Я задолжал всем, у кого только мог занять, — Клину, Мартынову, Ваське Бугаю, Мосолову, даже Гуссейну. У него-то взял всего десять рублей, обещал отдать через неделю, и теперь Гуссейн, едва я приду в класс, смотрит на меня, как кот, который ждет мяса, как Гобсек, готовящийся учесть мои векселя. Занял пятьдесят рублей у старухи квартирантки — жила теперь на месте уехавшей в Минск соседки. По соседке тосковал: привык к ее женскому и как бы простуженному голосу, к ее запаху в коридоре — молодой, здоровой и крепкой женщины. После отъезда она вспоминалась часто и не один раз видел ее во сне: виделось, что она вернулась, опять живет здесь и на крыльце подстегивает свои чулки. Старухи, завалившей комнату вонючими узлами, тряпками, комодами, я избегал, а теперь особенно, боялся, что она придет прямо к матери просить долг, Я метался в поисках денег, изломал всю голову, ничего не мог придумать, а возвращаться к прежнему не мог, да и слишком ушел от того, когда стоял с билетами на углу, оглядываясь, как заяц, теперь меня не заставишь торговать грибами, пускаться в базарные спекуляции — всему свое время, свой возраст и свой ум. «Все мы живем иллюзиями и долгами», — сказал какой-то из книжных героев, и это было так справедливо по отношению ко мне. Изредка, следя за собой, вдумываясь в свое прошлое и в свои поступки, я краснел за себя, готов был провалиться, дивясь, как мог пойти на такое, и замечал: меняюсь с невероятной, неведомой детству скоростью, каждый день, и месяц, и час, точно калейдоскоп — рассыпается нечто и складывается новое, новое, новое, а к прожитому нет возврата, как не может возвратиться и воссоздаться все то, из чего складывалось мое прошлое. Говорят, человек меняется каждые семь лет, вряд ли так — я менялся куда скорее.
Билеты в театр еженедельно и раза два-три в кино… Это накладно и для генеральского сына. Одна Лида ничего не подозревала, и после ее новогоднего дня рождения я понимал почему.
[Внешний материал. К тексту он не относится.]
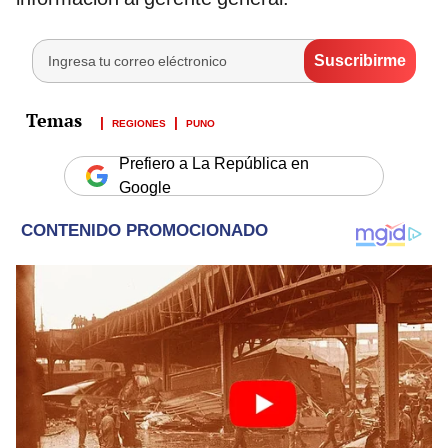
REGIONES
PUNO
Prefiero a La República en
Google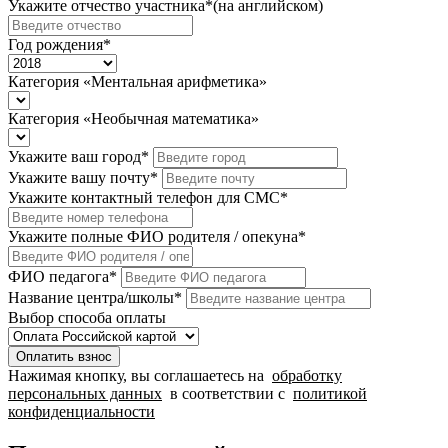
Укажите отчество участника
*
(на английском)
Год рождения
*
Категория «Ментальная арифметика»
Категория «Необычная математика»
Укажите ваш город
*
Укажите вашу почту
*
Укажите контактный телефон для СМС
*
Укажите полные ФИО родителя / опекуна
*
ФИО педагога
*
Название центра/школы
*
Выбор способа оплаты
Оплатить взнос
Нажимая кнопку, вы соглашаетесь на
обработку
персональных данных
в соответствии с
политикой
конфиденциальности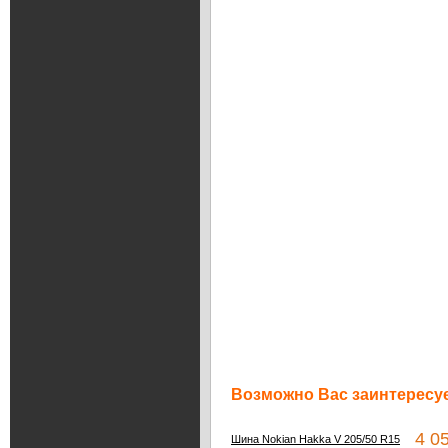
Возможно Вас заинтересуе
4 05
Шина Nokian Hakka V 205/50 R15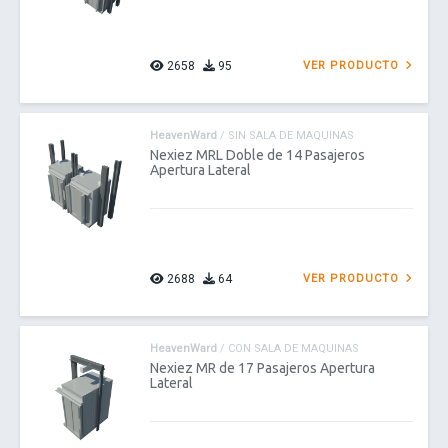
2658
95
VER PRODUCTO
HeavenWard
/ SIN SALA DE MAQUINAS
Nexiez MRL Doble de 14 Pasajeros
Apertura Lateral
2688
64
VER PRODUCTO
HeavenWard
/ CON SALA DE MAQUINAS
Nexiez MR de 17 Pasajeros Apertura
Lateral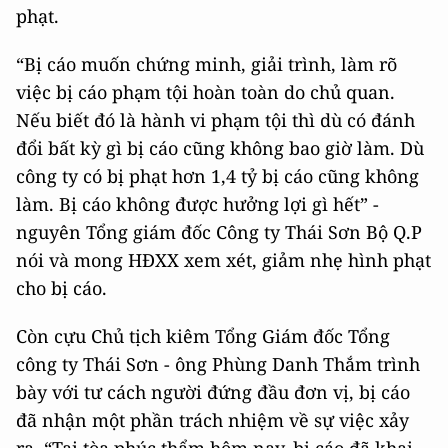
phạt.
“Bị cáo muốn chứng minh, giải trình, làm rõ
việc bị cáo phạm tội hoàn toàn do chủ quan.
Nếu biết đó là hành vi phạm tội thì dù có đánh
đổi bất kỳ gì bị cáo cũng không bao giờ làm. Dù
công ty có bị phạt hơn 1,4 tỷ bị cáo cũng không
làm. Bị cáo không được hưởng lợi gì hết” -
nguyên Tổng giám đốc Công ty Thái Sơn Bộ Q.P
nói và mong HĐXX xem xét, giảm nhẹ hình phạt
cho bị cáo.
Còn cựu Chủ tịch kiêm Tổng Giám đốc Tổng
công ty Thái Sơn - ông Phùng Danh Thắm trình
bày với tư cách người đứng đầu đơn vị, bị cáo
đã nhận một phần trách nhiệm về sự việc xảy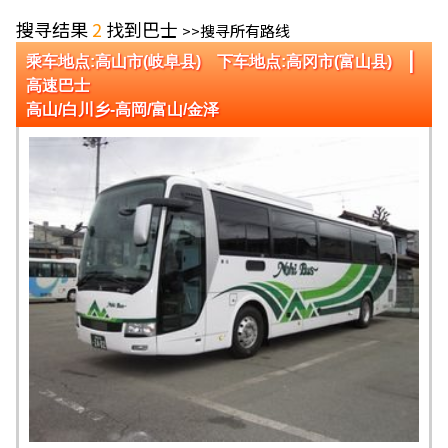
搜寻结果
2
找到巴士
>>搜寻所有路线
|
乘车地点:高山市(岐阜县) 下车地点:高冈市(富山县)
高速巴士
高山/白川乡-高岡/富山/金泽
Она была настолько наивна, что, видимо, считала — так живут все, ну, чуть похуже, но есть ведь и лучше. Кроме того, нужны «Казбек», «Гвардейские», «Герцеговина Флор», «Москва — Волга», «Северная Пальмира». Источник их не иссякал, а старик еврей смотрел на меня уже как на достойного доверия постоянного клиента, вероятно, он дал бы коробку-другую в долг, если б был настоящим лавочником… Подгоняемый взглядами Гуссейна и страхом перед разоблачениями старухи квартирантки, я решил расстаться с костюмом. Бог с ним… В таком бостоне даже неприлично щеголять подростку, ведь есть у меня и еще один костюм. Все-таки он не слишком плох, не говоря уж о том, что остаются и ботинки. В воскресенье я продал костюм на базаре, его купил сразу тот самый деляга, который летом дал безошибочную характеристику моим «швейцарским» часам. Конечно, я не радовался, лишившись костюма. Но бодро думал, получив деньги: «Ладно. Доживу до лета — заработаю. Куплю новый. Летом мне пойдет шестнадцатый — на работу примут. Зато отдам долги, запасусь папиросами, и еще останется раз на десять сходить с Лидой куда-нибудь».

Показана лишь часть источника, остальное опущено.